My eyebrows have grown back — and it happened quickly. One morning, while washing up in the bathroom, I noticed a five-o’clock shadow where my brows used to be, and the next day, hello Groucho Marx.
After weathering a breast cancer diagnosis, double mastectomy, four-and-a-half
months of chemo, and 23 radiation treatments (only five more to go!), I’m sure
you think bemoaning my furry eyebrows is ridiculous.
You’d have a point, but I don’t care. Because these things that have sprouted
across my brow bone do not belong to me. They are slate gray, thick and sharply
arched. They are angry eyebrows (think Uncle Leo in “Seinfeld”), not at all the
way they were before.
Strangely, as I crawl out of the breast cancer trench, everything else in my world
is exactly as it was before. I returned part time to my job, the kids began
another year of school, there’s homework, soccer and volleyball games, Thursday
night dinners at my mother-in-law’s and a dirt patch in my backyard that will
one day be a lovely patio.
But I’m not the same. Cancer sucked me out of my life and into a deep pit. In the pit, my breasts were ripped off and I was poisoned for months. I spent my time developing ways to cope with the darkness and scariness. I used every resource within to stay strong, find calm and look for light.
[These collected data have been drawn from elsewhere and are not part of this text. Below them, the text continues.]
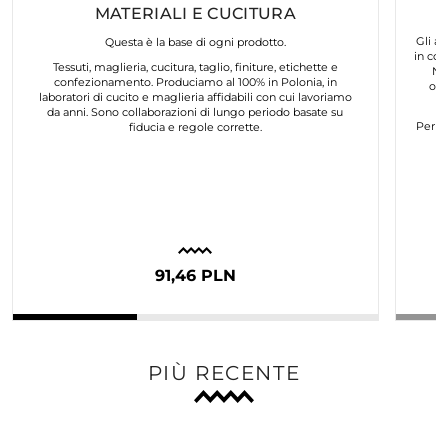
MATERIALI E CUCITURA
Gli ar
Questa è la base di ogni prodotto.
in col
Tessuti, maglieria, cucitura, taglio, finiture, etichette e
No
confezionamento. Produciamo al 100% in Polonia, in
org
laboratori di cucito e maglieria affidabili con cui lavoriamo
da anni. Sono collaborazioni di lungo periodo basate su
Per n
fiducia e regole corrette.
91,46 PLN
PIÙ RECENTE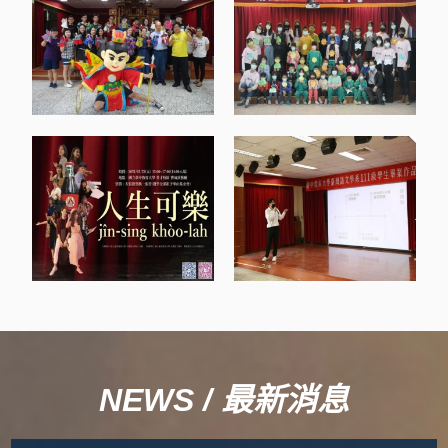
NEWS / 最新消息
Now, inserting myself back into the space-time continuum, I’m completely out of sorts. The things I experienced and learned in the trench are not needed for driving carpool, making dinner and helping with math. The cancer card is barely applicable anymore, though it still works on my husband (honey, I’m getting irradiated every morning — I think you should be able to make dinner tonight). And it’s no longer all about me. Gasp! I’m going to have to start thinking about others again.
It’s almost as if cancer never struck. But here’s how I know it did.
The other day I sat in traffic on my way to work. I was late for a meeting, and
several pressing tasks awaited me. Granted, I did curse all the morons cutting
into my lane, but I rode out the jam without allowing it to elevate my blood
pressure or induce a migraine.
I remained completely unruffled, even while a man in a green sedan swerved
dangerously close to me waving a fist and blasting his horn.
I won’t expend energy worrying about traffic, or being late for work when it can’t be helped, or rude people or a cancer recurrence for that matter. The more you focus on circumstances you can’t control, the more you miss out on those you can, like switching the radio station and singing along to Katie Perry’s “Firework.”
I know this now. An inner quiet has replaced a lot of noise; peace occupies a space where restlessness used to reside. I can’t command the way my eyebrows will curve, though I suppose I can wax and tweeze them into submission. Nah, I think I’ll let them be so they can serve as a reminder.